If teenagers are in our families, there can be stressful situations, at times. But in Henry Alford’s family, I am sure there were moments of rejoicing when he shared his statement of faith that he had written in the front of his Bible.
“I do this day, in the presence of God and my own soul, renew my covenant with God and solemnly determine to become His, and to do His work, as far as in me lies.”
He was born in London, England on Oct. 7, 1810, to loving Christian parents. He was greatly influenced by a grandfather and father who were Anglican clergyman. Their example led to his personal commitment to Jesus Christ.
After his graduation from Trinity College in Cambridge, he began his lifelong ministry as a theologian, poet and musician.
Dr. Alford was appointed as the dean of Canterbury Cathedral, which was known as the “mother-church” of England. His death in 1871 at the age of 61, left a void in the hearts of many people whom God had touched through his ministry. But the world was left with one of the most memorable hymns of thanksgiving in these beautiful words.
“Come Ye Thankful People, Come” was written to express our need to come and rejoice, with deep gratitude, for our many blessings.

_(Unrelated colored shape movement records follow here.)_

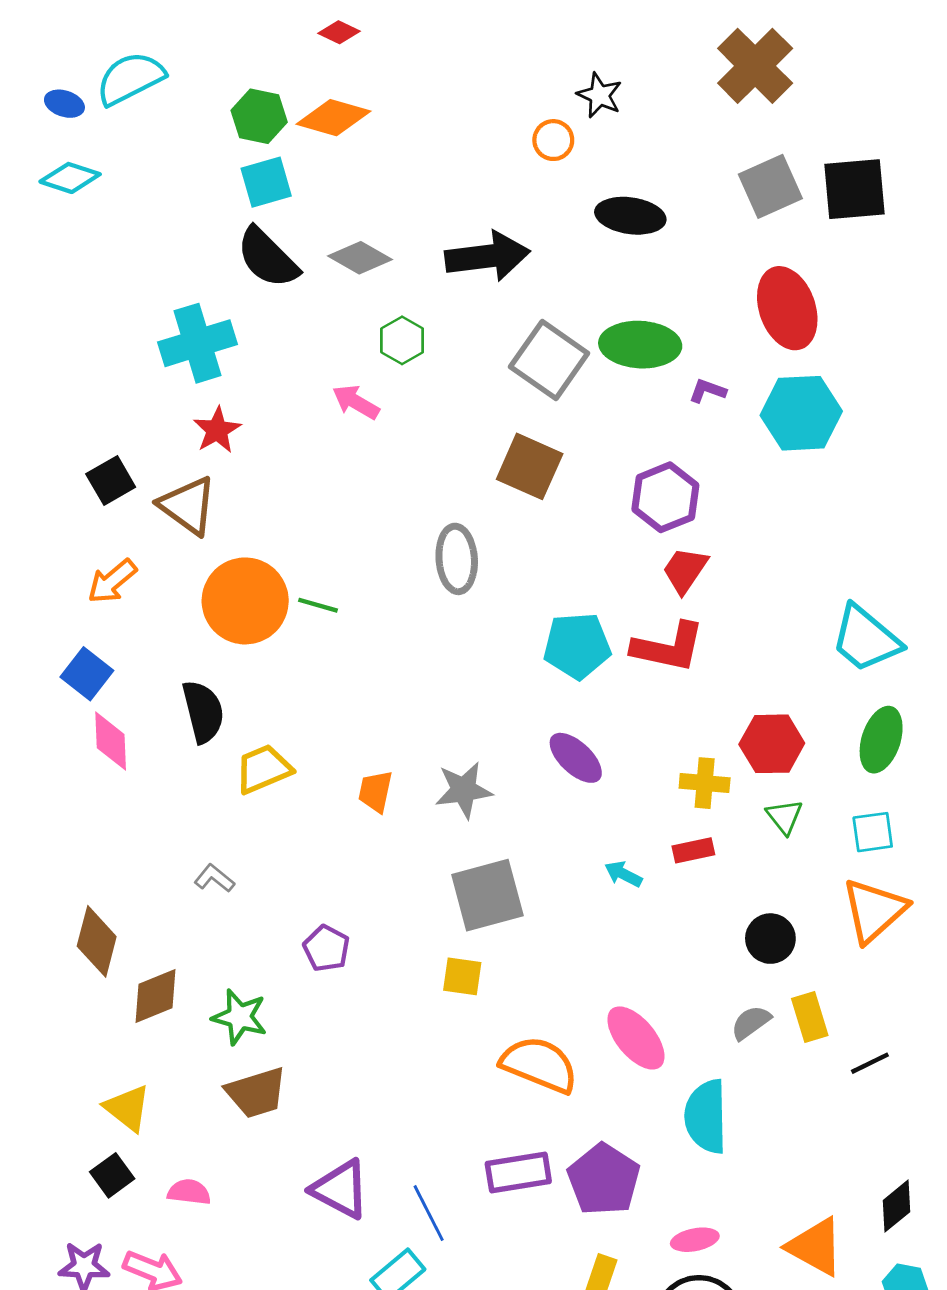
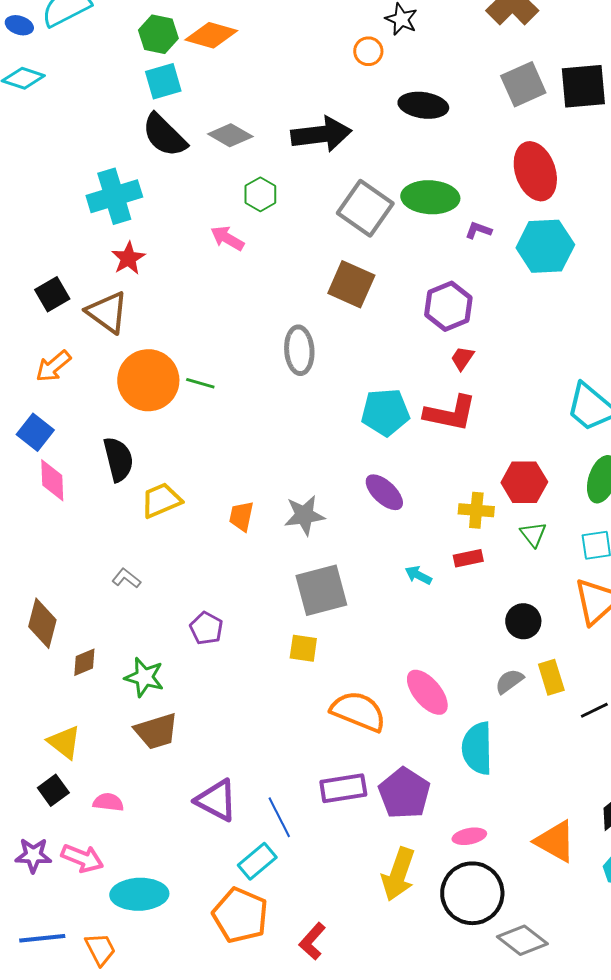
red trapezoid: (685, 570) -> (462, 358), size x0.7
brown diamond: (155, 996) -> (84, 662), size x0.7

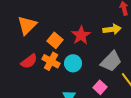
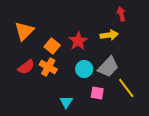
cyan circle: (73, 63) -> (84, 69), moved
pink square: (100, 87) -> (97, 93), turned -32

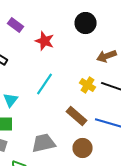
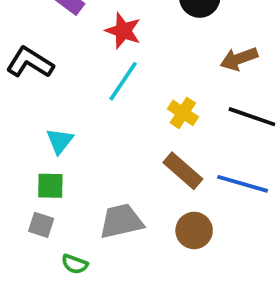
cyan line: (45, 84) -> (123, 81), moved
yellow cross: (88, 85) -> (183, 113), moved

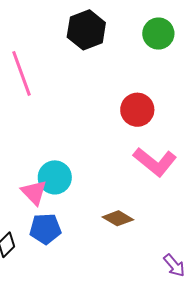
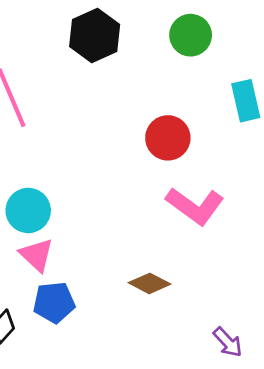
cyan circle: (55, 177) -> (28, 210), moved

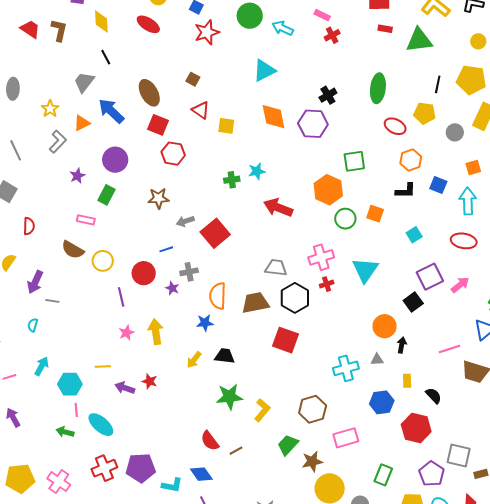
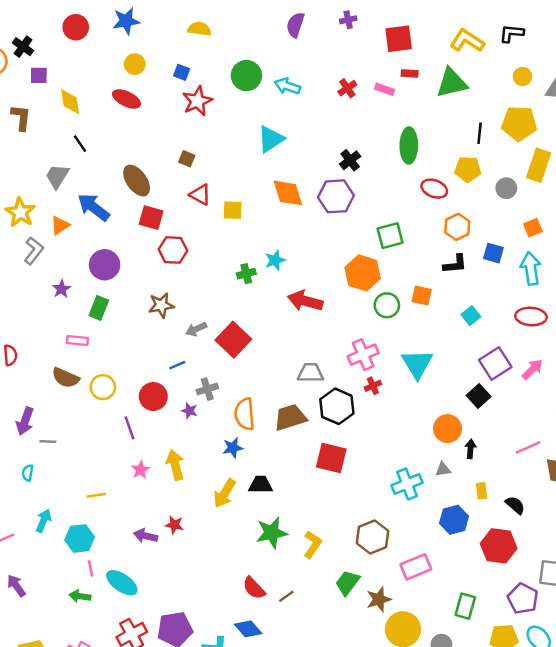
pink rectangle: (322, 15) -> (385, 89), moved
yellow star: (50, 109) -> (20, 212), size x1.4
yellow arrow: (194, 360) -> (225, 493), size x1.4
yellow line: (103, 366) -> (96, 495), moved

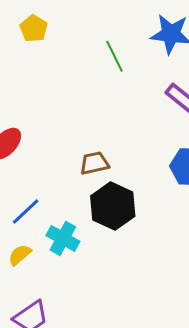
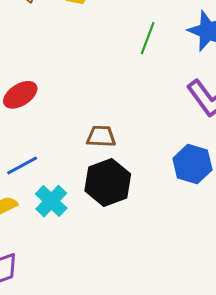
green line: (114, 56) -> (148, 38), turned 32

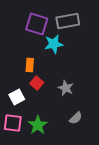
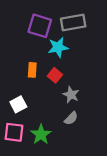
red square: (37, 83) -> (55, 75), moved
gray semicircle: (76, 118) -> (71, 118), moved

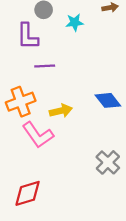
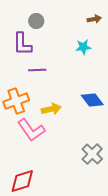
cyan star: (75, 22) -> (83, 47), moved

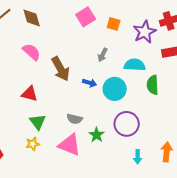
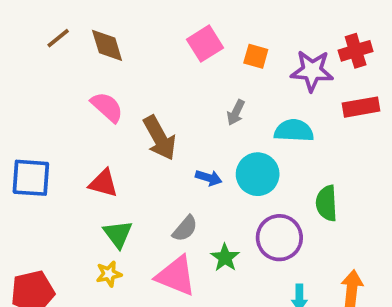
purple star: (145, 32) -> (312, 71), turned 30
blue arrow: (90, 83) -> (209, 178), moved
green semicircle: (153, 85) -> (327, 203), moved
gray semicircle: (75, 119) -> (185, 229), turned -63

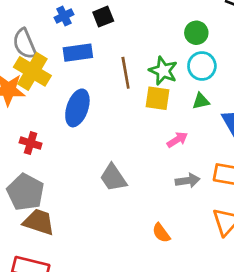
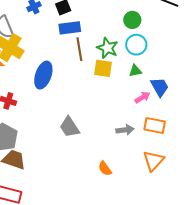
blue rectangle: (78, 53) -> (70, 28), moved
pink arrow: (177, 140) -> (142, 97), moved

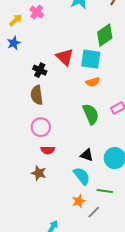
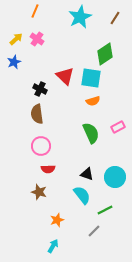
pink cross: (37, 12) -> (37, 39), moved
green line: (105, 191) -> (105, 210), turned -35
orange star: (79, 201) -> (57, 220), moved

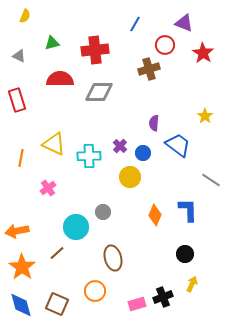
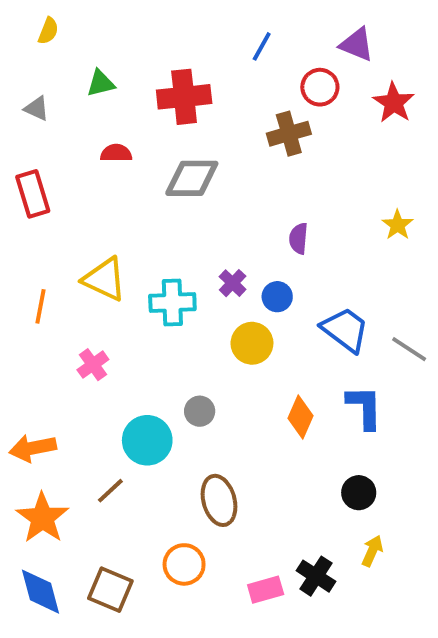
red semicircle: (60, 79) -> (116, 153), size x0.6
blue trapezoid: (178, 145) -> (345, 330), moved
black cross: (163, 297) -> (316, 576), turned -36

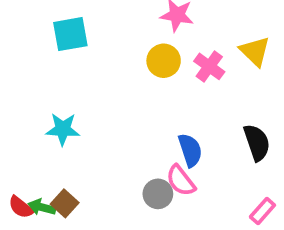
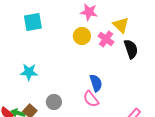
yellow triangle: (255, 51) -> (121, 25), moved
black semicircle: (257, 143) -> (131, 49), moved
gray circle: (158, 194) -> (54, 102), moved

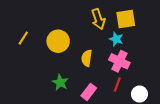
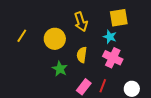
yellow arrow: (98, 19) -> (81, 22), moved
green star: (60, 82) -> (60, 69), moved
red line: (117, 85) -> (103, 86), moved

They were to celebrate the times of harvest festival in the English countryside. It is also an invitation for all of us to join in loving response to our faithful God:
“Come ye thankful people, come. Raise the song of harvest home. All is safely gathered in, ‘er the winter storms begin.”
The last two stanzas summarize the parable that Jesus tells about the wheat and tares in Matthew 13. The hymn closes with a prayer of anticipation about “our final harvest home” which is in heaven.
Other hymns were written by Dr. Alford and published in three hymnals in 1844, 1867 and 1868. But it is the simple and powerful, hymn of thanksgiving that we remember.
The original tune for “Come Ye Thankful People Come” was sung for only a short time. Later in 1861, there was a new tune composed by George Elvey, who was the organist in the royal chapel of Windsor Castle. That tune is the familiar one that we sing today.
But the original words, by Dr. Henry Alford, fulfilled the commitment to his Lord, as he lived out the promise he made at age 16.
His whole life was a testimony to that promise and this hymn is a tribute to that life.
We will also rejoice at Thanksgiving, as we sing and remember the words from Psalm 100, that proclaim: “Make a joyful noise to the Lord all ye lands — Enter His gates with thanksgiving.”
Editor’s note: Lucy Neeley Adams, who lived in Lake Junaluska for decades, now lives in Hermitage, Tennessee. She has written hymn stories for The Mountaineer since the early 2000s. She claims this is her last column, but this editor is hoping she will still send in an occasional hymn story as our readers will be so disappointed if she doesn’t.